Além disso, a Secretaria da Segurança Pública de Mato Grosso criou um campo no Sistema de Boletim de Ocorrência Policial chamado “vínculo”, para que no ato do registro o policial coloque a informação se a vítima tem alguma ligação com o suspeito, principalmente nos casos de morte em decorrência da violência doméstica.

Procurada, a Secretaria da Segurança do Rio Grande do Norte não comenta o dado.

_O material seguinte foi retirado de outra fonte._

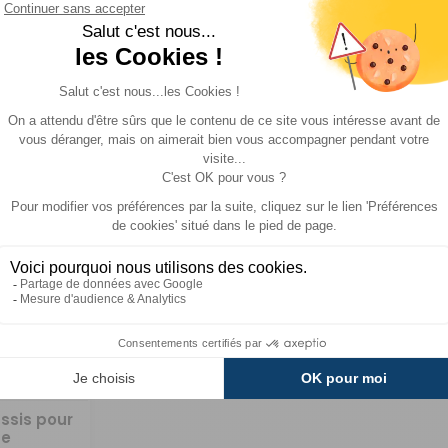
Réf : 044232
Réf : 04
EN STOCK
EN STOCK
(3)
3 629 €
222 €
ACHETER
ACHE
ssis pour
ne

G1 também pediu dados de feminicídio ao Ministério da Justiça. O órgão, no entanto, não tem dados tabulados sobre o tipo de crime. Diz que “não tem os subsídios necessários para fornecer dados específicos sobre feminicídios, ficando essas informações, caso estejam disponíveis, no âmbito das secretarias de Segurança Pública de cada unidade da federação”. A ausência de uma estatística nacional mostra a necessidade de uma padronização e de um indicador mais preciso e confiável no país.

Feminicídio x homicídio

Segundo o delegado Victor Leite, da Polícia Civil de Pernambuco, o procedimento padrão de investigação para casos de morte de mulheres é, primeiro, investigar a vida pregressa da vítima para saber o que ela fazia, com quem ela andava e onde trabalhava. Dessa forma, a causa da morte é delineada e, consequentemente, é possível saber se houve feminicídio ou não.